Records for this task -
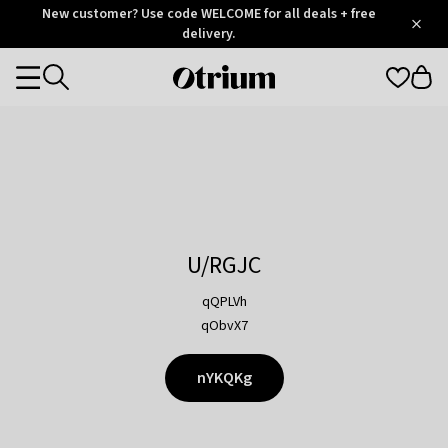
Otrium
New customer? Use code WELCOME for all deals + free
/
5
Trustpilot
delivery.
score
Otrium
Categories
home
page
U/RGJC
qQPLVh
qObvX7
nYKQKg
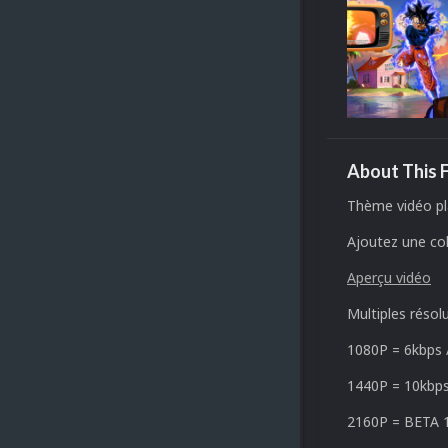
About This F
Thème vidéo pl
Ajoutez une col
Aperçu vidéo
Multiples résol
1080P =
6kbps
1440P = 10
kbp
2160P =
BETA 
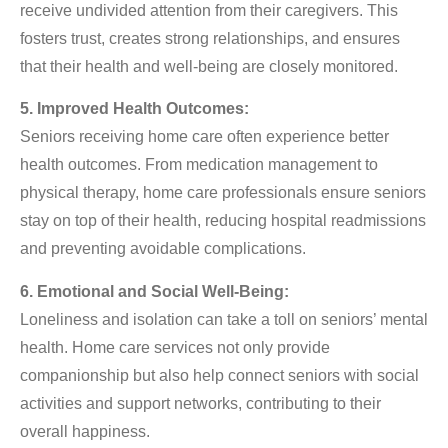
receive undivided attention from their caregivers. This
fosters trust, creates strong relationships, and ensures
that their health and well-being are closely monitored.
5. Improved Health Outcomes:
Seniors receiving home care often experience better
health outcomes. From medication management to
physical therapy, home care professionals ensure seniors
stay on top of their health, reducing hospital readmissions
and preventing avoidable complications.
6. Emotional and Social Well-Being:
Loneliness and isolation can take a toll on seniors’ mental
health. Home care services not only provide
companionship but also help connect seniors with social
activities and support networks, contributing to their
overall happiness.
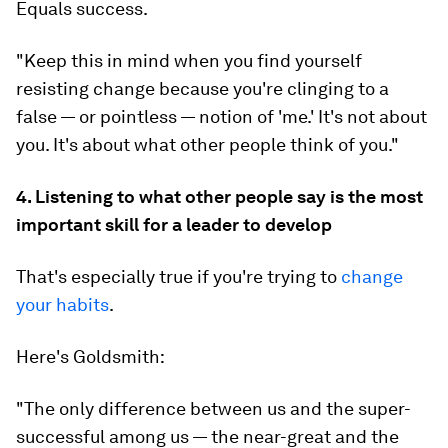
Equals success.
"Keep this in mind when you find yourself
resisting change because you're clinging to a
false — or pointless — notion of 'me.' It's not about
you. It's about what other people think of you."
4. Listening to what other people say is the most
important skill for a leader to develop
That's especially true if you're trying to
change
your habits
.
Here's Goldsmith:
"The only difference between us and the super-
successful among us — the near-great and the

What is required - Scan the entries above for the string "their" and copy each line that contains it.

Response box -
receive undivided attention from their caregivers. This
that their health and well-being are closely monitored.
stay on top of their health, reducing hospital readmissions
activities and support networks, contributing to their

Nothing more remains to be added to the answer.